Activity:
Quote all of the data exactly as given. Skip every picture it contains.

Material for this exercise:
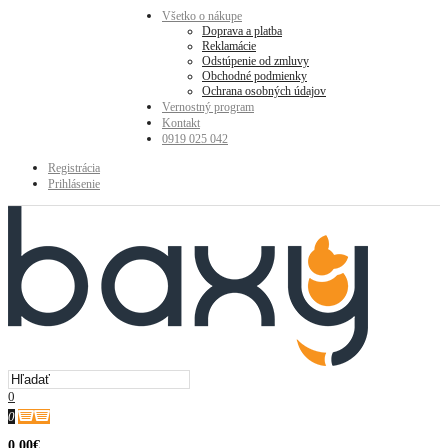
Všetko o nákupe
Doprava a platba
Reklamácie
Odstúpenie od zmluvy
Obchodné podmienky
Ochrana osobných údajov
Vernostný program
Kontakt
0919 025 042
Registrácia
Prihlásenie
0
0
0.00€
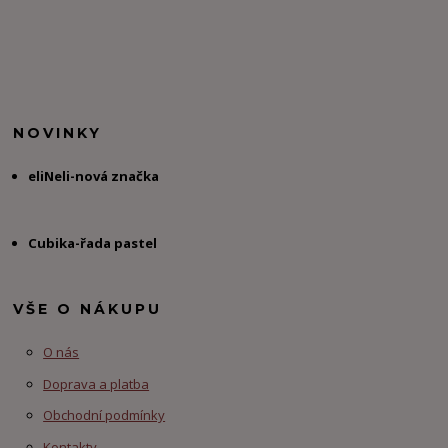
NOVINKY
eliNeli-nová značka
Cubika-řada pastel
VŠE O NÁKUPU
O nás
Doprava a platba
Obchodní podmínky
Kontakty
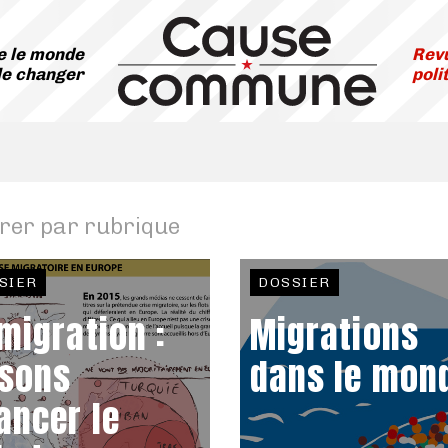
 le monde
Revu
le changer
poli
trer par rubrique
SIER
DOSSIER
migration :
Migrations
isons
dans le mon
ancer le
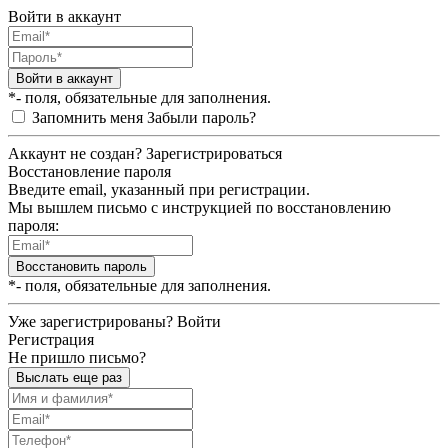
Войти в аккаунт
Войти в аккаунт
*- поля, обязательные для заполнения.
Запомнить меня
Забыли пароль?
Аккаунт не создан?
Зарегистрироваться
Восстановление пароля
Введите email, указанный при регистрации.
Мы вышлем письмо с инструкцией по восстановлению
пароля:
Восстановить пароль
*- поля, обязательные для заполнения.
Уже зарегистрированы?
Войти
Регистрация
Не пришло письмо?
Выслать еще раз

Response area:
Všetko o nákupe
Doprava a platba
Reklamácie
Odstúpenie od zmluvy
Obchodné podmienky
Ochrana osobných údajov
Vernostný program
Kontakt
0919 025 042
Registrácia
Prihlásenie
0
0
0.00€
NOVINKY
eliNeli-nová značka
Cubika-řada pastel
VŠE O NÁKUPU
O nás
Doprava a platba
Obchodní podmínky
Kontakty
 le monde
Revu
le changer
poli
trer par rubrique
SIER
DOSSIER
migration :
Migrations
isons
dans le mon
ancer le
Войти в аккаунт
Войти в аккаунт
*- поля, обязательные для заполнения.
Запомнить меня
Забыли пароль?
Аккаунт не создан?
Зарегистрироваться
Восстановление пароля
Введите email, указанный при регистрации.
Мы вышлем письмо с инструкцией по восстановлению
пароля:
Восстановить пароль
*- поля, обязательные для заполнения.
Уже зарегистрированы?
Войти
Регистрация
Не пришло письмо?
Выслать еще раз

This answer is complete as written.